Are you looking for your next big challenge?
For more than 90 years, Caterpillar Inc. has been making sustainable progress possible and driving positive change on every continent. Customers turn to Caterpillar to help them develop infrastructure, energy and natural resource assets. With 2018 sales and revenues of $54.7 billion, Caterpillar is the world’s leading manufacturer of construction and mining equipment, diesel and natural gas engines, industrial gas turbines and diesel-electric locomotives.
Caterpillar is investing in our digital future, and we’re looking for the best Site Reliability Engineers. Our iconic products have evolved from mechanical work horses to highly sophisticated, electronically-controlled worksite solutions. This transformation, along with our smart factories and our integrated dealer network, has a wealth of data ready to be leveraged by our customers and our dealers. Think you have what it takes to develop the software and architect the platform to support Caterpillar’s digital revolution?
We at Caterpillar Digital are working to put together the Digital platform for delivering industry-leading digital solutions in support of profitable growth for Caterpillar, dealers & our end customers.
Come join us in this exciting journey and be part of the world class organization and play a key role in its digital transformation.
Roles & Responsibilities :
Reliability in highly complex, integrated systems typically crosses between multiple programming languages, third-party services and integrations – as well as software and hardware – an SRE needs to be multi-talented and who
• Think about systems - edge cases, failure modes, behaviours, specific implementations.
• Debug production issues across services and levels of the stack.
• Make monitoring and alerting alert on symptoms and not on outages.
• Have an enthusiastic, go-for-it attitude. When you see something broken, you can't help but fix it.
• Have an urge to collaborate and communicate asynchronously.
• Have an urge for delivering quickly and iterating fast.
As SRE technical lead, you will be in charge of a team of people dedicated to proactively building reliability into the product. Responsibilities are but not limited to
• Lead, coach, and train other members of the team.
• Participates in System Engineering Intake Process
• Manage Escalations through ITSM process .
• Meeting SLO, SLA, SLI’s defined.
• Setting task prioritization.
• Manage on-call /on-rotation.
• Improve Service observability.
• Proactively testing the flexibility and resilience of the system.
• Disaster Recovery and High Availability strategy
• Lead Innovation and enhancements in DevOps process.
• Bachelor’s degree, preferably in Computer Science, Software Engineering, or any other Engineering field.
• 8+ years with DevOps with Production Support expertise
• Knowledge in architecting CI/CD solution on any platform with prior experience is must.
• Expertise in at least one technology stack designing, coding, testing, and delivering software.
• Working knowledge of Infrastructure components. (E.g. routers, load balancers, cloud products, container systems, compute, storage and networks).
• 8+ years experience on Key AWS services: EC2, S3, VPC, Route 53, RDS, CloudFormation, EC2, DynamoDB (NoSQL), Lambda, logging/CloudWatch, IAM, Certificate Manager, ELB, EBS, ECS, CloudFront/WAF, SQS, SNS, SES.
• 8+ years expertise in ELK Monitoring Tool or any other Open Source IT monitoring, network monitoring, server and applications monitoring.

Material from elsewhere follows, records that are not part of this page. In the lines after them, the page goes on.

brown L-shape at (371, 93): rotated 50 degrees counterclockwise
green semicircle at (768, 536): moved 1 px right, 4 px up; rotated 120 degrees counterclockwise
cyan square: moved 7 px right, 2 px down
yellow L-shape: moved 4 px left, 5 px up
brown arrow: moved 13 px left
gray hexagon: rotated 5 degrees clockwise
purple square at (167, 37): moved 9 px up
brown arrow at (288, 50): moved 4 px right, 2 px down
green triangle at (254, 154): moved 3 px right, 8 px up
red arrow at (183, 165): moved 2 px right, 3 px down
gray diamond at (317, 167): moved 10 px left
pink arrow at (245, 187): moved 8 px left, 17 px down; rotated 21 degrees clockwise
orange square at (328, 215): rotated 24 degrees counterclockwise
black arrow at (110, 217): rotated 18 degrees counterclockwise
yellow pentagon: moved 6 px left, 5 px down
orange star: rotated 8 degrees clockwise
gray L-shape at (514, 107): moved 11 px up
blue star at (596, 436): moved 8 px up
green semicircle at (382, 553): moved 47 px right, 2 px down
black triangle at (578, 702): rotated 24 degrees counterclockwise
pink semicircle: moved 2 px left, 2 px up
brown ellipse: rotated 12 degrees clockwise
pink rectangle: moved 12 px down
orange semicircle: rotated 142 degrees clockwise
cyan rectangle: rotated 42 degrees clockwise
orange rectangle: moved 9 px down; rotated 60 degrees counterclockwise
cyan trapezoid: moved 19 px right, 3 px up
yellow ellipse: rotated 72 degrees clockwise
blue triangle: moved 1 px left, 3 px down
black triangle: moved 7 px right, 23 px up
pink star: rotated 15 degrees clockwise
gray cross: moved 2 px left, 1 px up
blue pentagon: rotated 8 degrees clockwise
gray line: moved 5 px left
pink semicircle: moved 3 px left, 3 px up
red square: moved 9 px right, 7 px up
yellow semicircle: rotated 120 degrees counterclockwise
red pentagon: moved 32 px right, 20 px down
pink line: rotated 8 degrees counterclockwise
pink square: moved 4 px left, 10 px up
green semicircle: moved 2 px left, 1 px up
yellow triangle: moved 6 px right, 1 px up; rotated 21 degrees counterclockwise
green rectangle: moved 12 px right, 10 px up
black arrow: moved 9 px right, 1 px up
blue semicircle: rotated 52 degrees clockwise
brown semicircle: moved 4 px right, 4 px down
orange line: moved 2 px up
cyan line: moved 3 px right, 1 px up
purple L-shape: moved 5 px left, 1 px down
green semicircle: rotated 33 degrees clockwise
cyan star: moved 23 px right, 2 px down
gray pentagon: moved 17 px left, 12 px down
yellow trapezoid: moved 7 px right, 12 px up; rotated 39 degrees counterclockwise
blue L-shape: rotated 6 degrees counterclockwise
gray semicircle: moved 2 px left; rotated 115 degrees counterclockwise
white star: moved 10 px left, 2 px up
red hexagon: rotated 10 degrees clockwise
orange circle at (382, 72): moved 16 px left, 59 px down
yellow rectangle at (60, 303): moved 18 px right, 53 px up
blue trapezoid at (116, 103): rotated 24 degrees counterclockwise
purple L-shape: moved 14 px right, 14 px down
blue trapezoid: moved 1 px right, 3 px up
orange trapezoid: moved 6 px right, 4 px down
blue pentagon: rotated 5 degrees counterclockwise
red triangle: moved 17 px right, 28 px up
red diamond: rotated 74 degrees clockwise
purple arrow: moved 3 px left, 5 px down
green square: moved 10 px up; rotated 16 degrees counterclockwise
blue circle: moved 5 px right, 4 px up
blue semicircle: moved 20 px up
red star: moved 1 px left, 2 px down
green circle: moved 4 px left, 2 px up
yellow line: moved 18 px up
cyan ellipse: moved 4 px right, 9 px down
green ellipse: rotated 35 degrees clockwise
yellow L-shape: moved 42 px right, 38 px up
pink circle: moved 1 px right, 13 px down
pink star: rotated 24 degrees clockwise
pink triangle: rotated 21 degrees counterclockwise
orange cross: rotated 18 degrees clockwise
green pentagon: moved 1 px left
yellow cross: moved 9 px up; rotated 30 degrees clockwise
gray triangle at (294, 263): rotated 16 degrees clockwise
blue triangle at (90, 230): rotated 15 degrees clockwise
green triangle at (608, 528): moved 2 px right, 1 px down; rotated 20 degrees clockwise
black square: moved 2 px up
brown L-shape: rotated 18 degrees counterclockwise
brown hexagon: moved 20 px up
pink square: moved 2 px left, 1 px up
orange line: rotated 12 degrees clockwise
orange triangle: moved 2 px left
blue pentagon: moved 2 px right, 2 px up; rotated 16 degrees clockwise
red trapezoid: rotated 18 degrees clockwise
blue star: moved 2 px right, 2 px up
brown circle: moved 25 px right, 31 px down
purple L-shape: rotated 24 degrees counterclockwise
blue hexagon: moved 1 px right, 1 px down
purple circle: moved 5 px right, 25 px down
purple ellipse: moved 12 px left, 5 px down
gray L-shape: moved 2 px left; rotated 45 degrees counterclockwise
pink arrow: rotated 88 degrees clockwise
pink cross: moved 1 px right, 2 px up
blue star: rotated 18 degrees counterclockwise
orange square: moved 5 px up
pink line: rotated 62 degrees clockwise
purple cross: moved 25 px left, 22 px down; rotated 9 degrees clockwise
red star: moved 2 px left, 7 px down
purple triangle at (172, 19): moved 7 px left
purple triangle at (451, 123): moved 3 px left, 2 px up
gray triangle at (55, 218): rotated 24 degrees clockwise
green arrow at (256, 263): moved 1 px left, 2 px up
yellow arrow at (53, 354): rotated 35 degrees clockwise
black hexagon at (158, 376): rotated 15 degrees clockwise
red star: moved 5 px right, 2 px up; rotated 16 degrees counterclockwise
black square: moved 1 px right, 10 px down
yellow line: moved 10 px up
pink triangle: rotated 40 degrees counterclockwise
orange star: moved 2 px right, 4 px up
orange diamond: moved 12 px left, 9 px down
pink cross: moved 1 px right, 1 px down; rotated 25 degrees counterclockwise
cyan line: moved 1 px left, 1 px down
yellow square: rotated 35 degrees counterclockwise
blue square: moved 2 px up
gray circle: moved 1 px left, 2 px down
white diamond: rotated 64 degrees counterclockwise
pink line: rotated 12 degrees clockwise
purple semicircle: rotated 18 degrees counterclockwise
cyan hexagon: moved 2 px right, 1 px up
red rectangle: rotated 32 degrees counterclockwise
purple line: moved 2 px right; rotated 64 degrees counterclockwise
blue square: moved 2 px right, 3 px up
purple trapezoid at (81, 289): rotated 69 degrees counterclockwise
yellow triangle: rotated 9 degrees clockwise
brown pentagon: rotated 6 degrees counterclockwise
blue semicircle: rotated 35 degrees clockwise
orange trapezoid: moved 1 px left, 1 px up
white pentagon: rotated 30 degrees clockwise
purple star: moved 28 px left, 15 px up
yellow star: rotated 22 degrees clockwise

• 8+ years prior experience in DevOps and/or application development teams. Hands on experience using large scale software development, preferably in one of these languages: Java, Python, scripting languages is a must.
• Understanding on Docker and at least one Docker Container orchestration – ECS, Kubernetes
• Understanding of configuration Management tools like Ansible/Puppet/Chef/PowerShell/Terraform.
• Understanding of Git, Bitbucket, Jira, Jenkins, Sonar, Splunk, Maven, AIM and/ or Continuous Delivery tools.